-- Task directions --
Restate word for word the lines between the start of the material and the line with "UNCATEGORIZED", keeping both of those ends and none of the pictures.
--*--
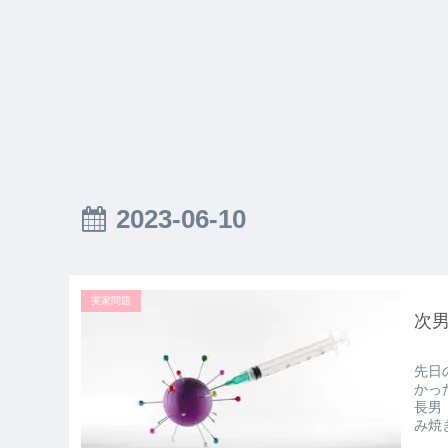
2023-06-10
実家問題
次
先日
かっ
長男
み焼き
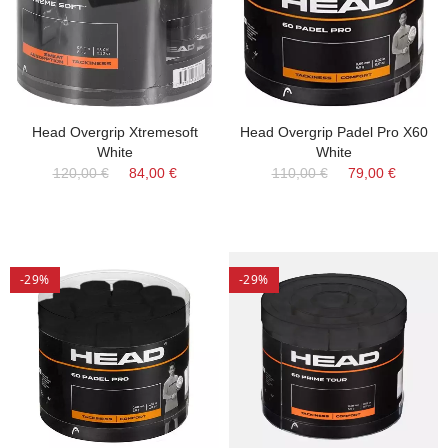
Head Overgrip Xtremesoft
Head Overgrip Padel Pro X60
White
White
120,00 €
84,00 €
110,00 €
79,00 €
-29%
-29%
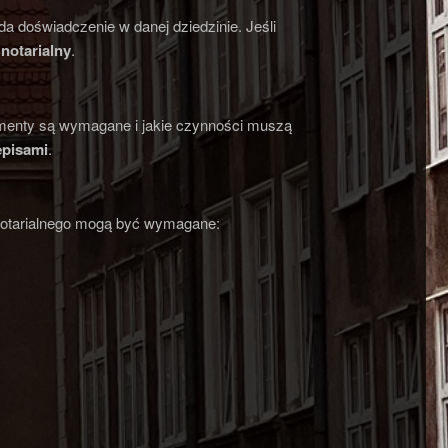
da doświadczenie w danej dziedzinie. Jeśli
notarialny
.
kumenty są wymagane i jakie czynności muszą
episami
.
 notarialnego mogą być wymagane:
.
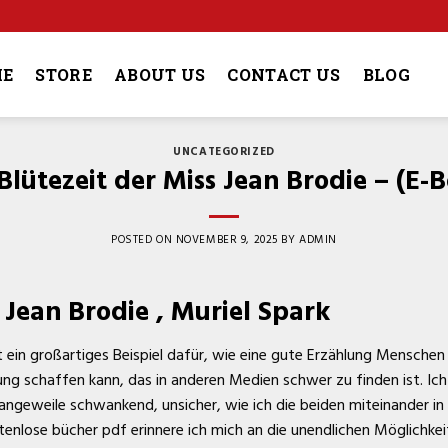
4
E
STORE
ABOUT US
CONTACT US
BLOG
UNCATEGORIZED
Blütezeit der Miss Jean Brodie – (E-
POSTED ON
NOVEMBER 9, 2025
BY
ADMIN
 Jean Brodie , Muriel Spark
 ein großartiges Beispiel dafür, wie eine gute Erzählung Mensch
g schaffen kann, das in anderen Medien schwer zu finden ist. I
geweile schwankend, unsicher, wie ich die beiden miteinander in E
tenlose bücher pdf erinnere ich mich an die unendlichen Möglichkei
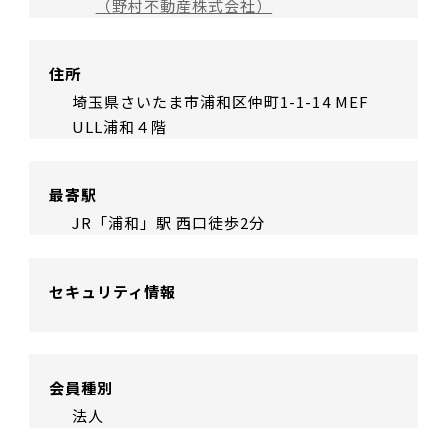
（野村不動産株式会社）
住所
埼玉県さいたま市浦和区仲町1-1-14 MEF
ULL浦和４階
最寄駅
JR「浦和」駅 西口徒歩2分
セキュリティ情報
会員種別
法人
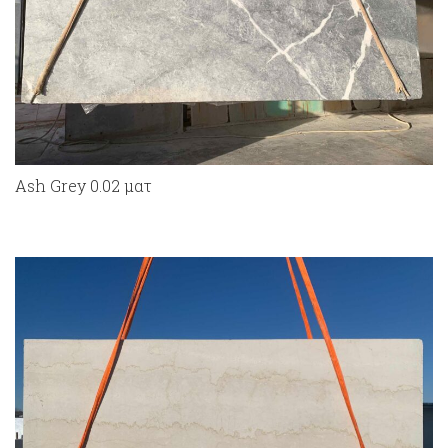
Ash Grey 0.02 ματ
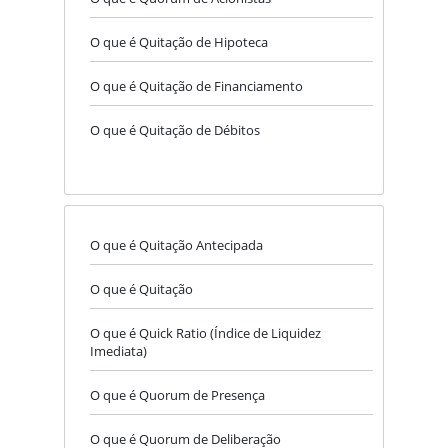
O que é Quitação de Hipoteca
O que é Quitação de Financiamento
O que é Quitação de Débitos
O que é Quitação Antecipada
O que é Quitação
O que é Quick Ratio (Índice de Liquidez
Imediata)
O que é Quorum de Presença
O que é Quorum de Deliberação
--*--
-- Written answer --
2023-06-10
実家問題
次
先日
かっ
長男
み焼き
Head Overgrip Xtremesoft
Head Overgrip Padel Pro X60
White
White
120,00 €
84,00 €
110,00 €
79,00 €
-29%
-29%
da doświadczenie w danej dziedzinie. Jeśli
notarialny
.
kumenty są wymagane i jakie czynności muszą
episami
.
 notarialnego mogą być wymagane:
.
4
E
STORE
ABOUT US
CONTACT US
BLOG
UNCATEGORIZED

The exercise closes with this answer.